Réforme judiciaire en Pologne: le président renonce à modifier la Constitution

Le président polonais Andrzej Duda a renoncé lundi à sa proposition de modifier la Constitution pour faire avancer la réforme judiciaire, quelques heures après l'avoir proposée, ayant constaté qu'il n'arriverait pas à réunir la majorité nécessaire de deux tiers des députés.

M. Duda a annoncé cette décision après avoir acté que les deux principaux partis d'opposition, Plateforme Civique (PO, centriste) et Nowoczesna (libéral) refusaient de suivre ses propositions.

Le chef de l'Etat, qui avait annoncé à la mi-journée ses propositions destinées à remplacer deux projets de loi auxquels il avait opposé son veto fin juillet, avait invité les partis représentés au parlement à des consultations en milieu d'après-midi pour débattre de son projet d'amendement constitutionnel.

La Plateforme Civique avait choisi de boycotter cette rencontre, tandis que Nowoczesna, représentée par son dirigeant Ryszard Petru, a annoncé qu'elle refusait d'appuyer une modification de la loi fondamentale.

A l'issue de la rencontre de consultation d'une demi-heure, le président a annoncé à la télévision qu'il proposerait une autre solution au volet de la réforme en question.

Dans son projet initial, les membres du Conseil national de la magistrature - organisme veillant à l'indépendance de la justice et jouant un rôle important dans l'appareil judiciaire -, devaient être élus par une majorité de trois cinquièmes des députés, un seuil censé empêcher qu'ils soient tous désignés par un seul parti.

Au cas où une telle majorité s'avérerait introuvable pendant deux mois, c'est le président qui nommerait les membres manquants. Ce dispositif apparaissant inconstitutionnel à certains députés, tant de la majorité que de l'opposition, c'est pour le rendre légal que M. Duda avait proposé son amendement.

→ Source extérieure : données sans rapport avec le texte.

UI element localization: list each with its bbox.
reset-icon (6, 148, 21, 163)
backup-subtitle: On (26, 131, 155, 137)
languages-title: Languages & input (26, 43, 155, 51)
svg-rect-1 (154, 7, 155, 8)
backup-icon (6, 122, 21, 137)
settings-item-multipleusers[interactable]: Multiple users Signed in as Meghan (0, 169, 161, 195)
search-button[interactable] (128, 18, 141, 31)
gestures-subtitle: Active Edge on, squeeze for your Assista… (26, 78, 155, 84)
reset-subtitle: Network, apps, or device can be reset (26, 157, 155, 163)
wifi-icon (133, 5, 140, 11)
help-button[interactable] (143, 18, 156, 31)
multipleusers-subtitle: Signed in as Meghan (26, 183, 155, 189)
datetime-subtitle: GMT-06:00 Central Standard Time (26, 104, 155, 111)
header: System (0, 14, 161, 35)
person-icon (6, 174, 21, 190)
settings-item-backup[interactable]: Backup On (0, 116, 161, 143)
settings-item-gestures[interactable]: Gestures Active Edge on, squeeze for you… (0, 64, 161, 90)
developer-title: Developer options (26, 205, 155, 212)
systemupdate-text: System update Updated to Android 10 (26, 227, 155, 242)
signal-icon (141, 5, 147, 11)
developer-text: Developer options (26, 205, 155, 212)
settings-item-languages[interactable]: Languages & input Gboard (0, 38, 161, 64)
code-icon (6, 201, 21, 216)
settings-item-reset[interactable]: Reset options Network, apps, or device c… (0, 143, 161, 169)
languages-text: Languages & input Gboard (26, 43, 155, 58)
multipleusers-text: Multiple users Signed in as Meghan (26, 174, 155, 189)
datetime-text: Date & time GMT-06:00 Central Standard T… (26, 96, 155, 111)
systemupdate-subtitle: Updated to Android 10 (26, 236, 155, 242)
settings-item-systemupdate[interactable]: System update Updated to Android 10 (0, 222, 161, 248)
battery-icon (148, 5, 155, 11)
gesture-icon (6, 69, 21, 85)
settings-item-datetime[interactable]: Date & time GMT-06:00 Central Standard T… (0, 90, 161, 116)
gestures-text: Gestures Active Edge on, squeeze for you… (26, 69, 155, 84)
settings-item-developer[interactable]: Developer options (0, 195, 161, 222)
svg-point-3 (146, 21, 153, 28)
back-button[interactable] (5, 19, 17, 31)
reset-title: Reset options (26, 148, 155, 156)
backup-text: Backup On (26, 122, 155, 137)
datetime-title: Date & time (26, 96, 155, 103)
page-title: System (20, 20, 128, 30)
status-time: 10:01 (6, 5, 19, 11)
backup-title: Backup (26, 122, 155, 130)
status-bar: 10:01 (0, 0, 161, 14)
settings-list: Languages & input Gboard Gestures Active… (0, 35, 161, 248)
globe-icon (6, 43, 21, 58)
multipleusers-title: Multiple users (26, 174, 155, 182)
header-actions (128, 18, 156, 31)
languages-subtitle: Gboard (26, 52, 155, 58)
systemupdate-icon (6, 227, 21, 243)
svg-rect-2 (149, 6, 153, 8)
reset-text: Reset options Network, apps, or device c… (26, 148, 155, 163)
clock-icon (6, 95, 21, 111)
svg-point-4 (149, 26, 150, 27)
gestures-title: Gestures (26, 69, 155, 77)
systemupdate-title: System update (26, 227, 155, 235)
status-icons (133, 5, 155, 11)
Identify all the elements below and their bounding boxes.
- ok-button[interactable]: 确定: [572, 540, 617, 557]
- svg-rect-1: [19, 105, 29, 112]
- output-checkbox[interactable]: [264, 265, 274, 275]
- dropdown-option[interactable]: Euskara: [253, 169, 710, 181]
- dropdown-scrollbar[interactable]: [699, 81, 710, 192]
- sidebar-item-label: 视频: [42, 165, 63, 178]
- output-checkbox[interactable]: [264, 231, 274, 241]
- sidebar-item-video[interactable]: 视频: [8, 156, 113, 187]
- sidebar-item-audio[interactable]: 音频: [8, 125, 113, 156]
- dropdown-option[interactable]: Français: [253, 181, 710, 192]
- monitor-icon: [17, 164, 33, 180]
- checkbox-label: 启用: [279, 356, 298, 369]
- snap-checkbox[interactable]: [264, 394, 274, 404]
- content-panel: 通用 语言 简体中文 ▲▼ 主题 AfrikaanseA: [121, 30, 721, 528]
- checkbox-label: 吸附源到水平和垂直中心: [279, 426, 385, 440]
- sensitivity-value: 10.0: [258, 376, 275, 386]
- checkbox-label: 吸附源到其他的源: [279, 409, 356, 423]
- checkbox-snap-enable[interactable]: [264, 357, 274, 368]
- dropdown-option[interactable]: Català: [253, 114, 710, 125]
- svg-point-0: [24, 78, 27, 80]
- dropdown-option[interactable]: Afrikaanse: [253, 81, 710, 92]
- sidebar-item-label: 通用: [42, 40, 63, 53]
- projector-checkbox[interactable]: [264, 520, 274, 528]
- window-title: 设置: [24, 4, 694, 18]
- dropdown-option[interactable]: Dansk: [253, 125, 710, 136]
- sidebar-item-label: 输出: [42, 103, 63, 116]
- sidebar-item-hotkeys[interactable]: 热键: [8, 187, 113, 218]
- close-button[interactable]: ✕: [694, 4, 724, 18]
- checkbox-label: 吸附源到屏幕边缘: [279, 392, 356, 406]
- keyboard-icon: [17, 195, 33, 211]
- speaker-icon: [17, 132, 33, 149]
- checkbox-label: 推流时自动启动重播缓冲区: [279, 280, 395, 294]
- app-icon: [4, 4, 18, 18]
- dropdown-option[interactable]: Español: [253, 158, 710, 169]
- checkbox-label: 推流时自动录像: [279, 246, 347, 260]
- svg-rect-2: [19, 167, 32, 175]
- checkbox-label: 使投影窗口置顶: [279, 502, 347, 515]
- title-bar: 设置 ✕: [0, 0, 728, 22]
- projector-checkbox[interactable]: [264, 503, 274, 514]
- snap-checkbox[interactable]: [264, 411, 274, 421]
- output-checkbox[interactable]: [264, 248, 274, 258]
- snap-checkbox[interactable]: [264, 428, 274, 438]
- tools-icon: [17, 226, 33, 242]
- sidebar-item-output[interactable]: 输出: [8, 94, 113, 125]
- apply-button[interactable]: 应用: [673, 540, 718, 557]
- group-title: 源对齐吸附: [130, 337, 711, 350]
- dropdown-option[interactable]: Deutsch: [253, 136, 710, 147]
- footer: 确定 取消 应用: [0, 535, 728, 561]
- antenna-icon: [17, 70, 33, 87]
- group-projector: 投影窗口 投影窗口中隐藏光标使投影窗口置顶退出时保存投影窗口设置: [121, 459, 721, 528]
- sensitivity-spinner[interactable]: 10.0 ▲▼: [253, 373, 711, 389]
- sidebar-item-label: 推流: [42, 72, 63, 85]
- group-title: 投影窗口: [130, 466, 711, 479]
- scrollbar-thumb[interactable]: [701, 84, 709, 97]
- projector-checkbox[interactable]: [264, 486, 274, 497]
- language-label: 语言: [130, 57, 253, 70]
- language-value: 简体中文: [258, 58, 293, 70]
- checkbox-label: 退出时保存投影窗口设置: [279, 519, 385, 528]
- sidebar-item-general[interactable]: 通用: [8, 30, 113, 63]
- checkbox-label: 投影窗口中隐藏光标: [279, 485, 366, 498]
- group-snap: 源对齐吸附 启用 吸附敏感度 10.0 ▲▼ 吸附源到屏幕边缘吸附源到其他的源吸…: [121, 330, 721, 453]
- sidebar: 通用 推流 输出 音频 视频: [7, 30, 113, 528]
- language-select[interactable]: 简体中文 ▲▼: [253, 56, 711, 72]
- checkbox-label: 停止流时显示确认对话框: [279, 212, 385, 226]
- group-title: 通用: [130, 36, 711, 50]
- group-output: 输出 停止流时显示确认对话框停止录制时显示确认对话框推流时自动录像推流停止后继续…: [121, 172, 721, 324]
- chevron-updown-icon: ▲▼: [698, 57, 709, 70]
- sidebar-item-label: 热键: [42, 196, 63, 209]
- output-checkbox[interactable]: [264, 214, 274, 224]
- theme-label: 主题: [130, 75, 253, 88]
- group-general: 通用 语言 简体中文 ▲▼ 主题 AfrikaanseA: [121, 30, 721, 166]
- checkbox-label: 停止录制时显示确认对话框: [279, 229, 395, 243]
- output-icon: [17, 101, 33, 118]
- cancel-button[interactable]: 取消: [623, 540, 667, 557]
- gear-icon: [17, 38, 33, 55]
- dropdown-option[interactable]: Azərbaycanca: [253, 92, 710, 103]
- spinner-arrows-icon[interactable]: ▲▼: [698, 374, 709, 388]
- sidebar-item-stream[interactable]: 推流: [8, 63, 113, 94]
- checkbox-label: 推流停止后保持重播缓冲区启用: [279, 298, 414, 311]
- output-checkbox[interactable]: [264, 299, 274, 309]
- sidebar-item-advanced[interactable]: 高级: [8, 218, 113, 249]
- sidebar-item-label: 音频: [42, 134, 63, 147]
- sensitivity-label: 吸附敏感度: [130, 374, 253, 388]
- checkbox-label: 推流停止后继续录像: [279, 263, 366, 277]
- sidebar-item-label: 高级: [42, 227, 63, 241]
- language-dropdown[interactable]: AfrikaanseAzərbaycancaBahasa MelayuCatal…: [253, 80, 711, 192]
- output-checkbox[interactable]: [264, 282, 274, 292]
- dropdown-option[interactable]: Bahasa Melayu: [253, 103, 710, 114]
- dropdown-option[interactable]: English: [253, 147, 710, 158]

Ce dernier projet ayant échoué, il a proposé de le remplacer par un vote où chaque député aura une seule voix pour un seul candidat, ce qui devrait garantir le pluralisme, quelque 30 voix étant nécessaires pour élire un juge membre du Conseil de la magistrature.

Cette solution - qui réduit les pouvoirs du président par rapport à son projet initial - ne nécessite pas d'amendement constitutionnel et le chef de l'Etat devrait adresser mardi une nouvelle version de son projet de loi au parlement.

Les réformes judiciaires menées par le parti Droit et Justice, au pouvoir, sont destinées à ses yeux à assainir un système ayant favorisé une "caste" de juges corrompus. Pour l'opposition, elles conduisent en revanche à une mainmise du pouvoir politique sur le pouvoir judiciaire.